Enrique vino a visitarme con su madre en Semana Santa y pasamos varios días recorriendo Barcelona y alrededores. Su madre, muy católica, quedó fascinada con la Sagrada Familia y el monasterio de Montserrat. Además, la llevé a la misa de la catedral de Barcelona y luego a cenar. Me habló mucho de Enrique. Estaba preocupada porque decía que iba a acabar siendo un viejo solterón. Descubrí que la percepción que tenía de su hijo era muy distinta a la realidad: la última noche, este se las ingenió para invitar a cenar a Magda y me dejó plantada en el hotel con su madre.
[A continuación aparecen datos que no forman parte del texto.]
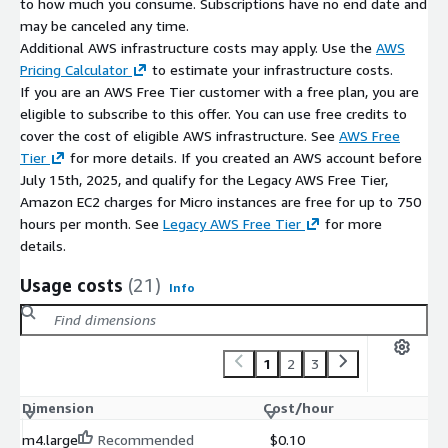
to how much you consume. Subscriptions have no end date and
This supports consistent runtime environments and EC2-based
may be canceled any time.
scraping workloads.
Additional AWS infrastructure costs may apply. Use the
AWS
Integration Workflows on AWS
Pricing Calculator
to estimate your infrastructure costs.
If you are an AWS Free Tier customer with a free plan, you are
Beautiful Soup on EC2 is commonly used with:
eligible to subscribe to this offer. You can use free credits to
cover the cost of eligible AWS infrastructure. See
AWS Free
Requests for web page retrieval
Tier
for more details. If you created an AWS account before
Pandas for data cleanup, analysis, and export
July 15th, 2025, and qualify for the Legacy AWS Free Tier,
automation scripts and scheduled scraping tasks
Amazon EC2 charges for Micro instances are free for up to 750
hours per month. See
Legacy AWS Free Tier
for more
Procurement and Billing
details.
AWS Marketplace enables consolidated AWS billing and
centralized procurement tracking. Support charges may apply
Usage costs
(21)
Info
depending on the selected listing.
Maintenance Support (bCloud)
1
2
3
Optional bCloud maintenance support may include:
Dimension
Cost/hour
updates and patch support
troubleshooting and operational assistance
m4.large
Recommended
$0.10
Ángel finalmente me hizo la oferta de traspaso del restaurante, la cual acepté. Lo haríamos al cabo de dos meses, a finales de junio. Fernando ya había empezado a preparar su viaje a Argentina. Pierre ultimaba los preparativos para lanzarse por su cuenta y se pasaba horas en la cocina probando nuevas recetas. Yo aproveché su interés al máximo, me liberé de los proyectos de la consultoría durante casi un mes y me puse el delantal. Fue la mejor escuela de restauración a la que podría haber asistido nunca, pero también fue la más dura. Pierre no perdonaba ni un error, era exigente e insaciable. Podía estar metido en la cocina creando platos y postres durante horas seguidas sin cansarse ni aburrirse. Aprendí las bases de la actividad culinaria, a organizarme, a hacer la mise en place y, por supuesto, las recetas. Descubrí que me gustaba la repostería más que todo. Era como las matemáticas: si uno seguía la receta al pie de la letra, era imposible equivocarse; el resultado era perfecto.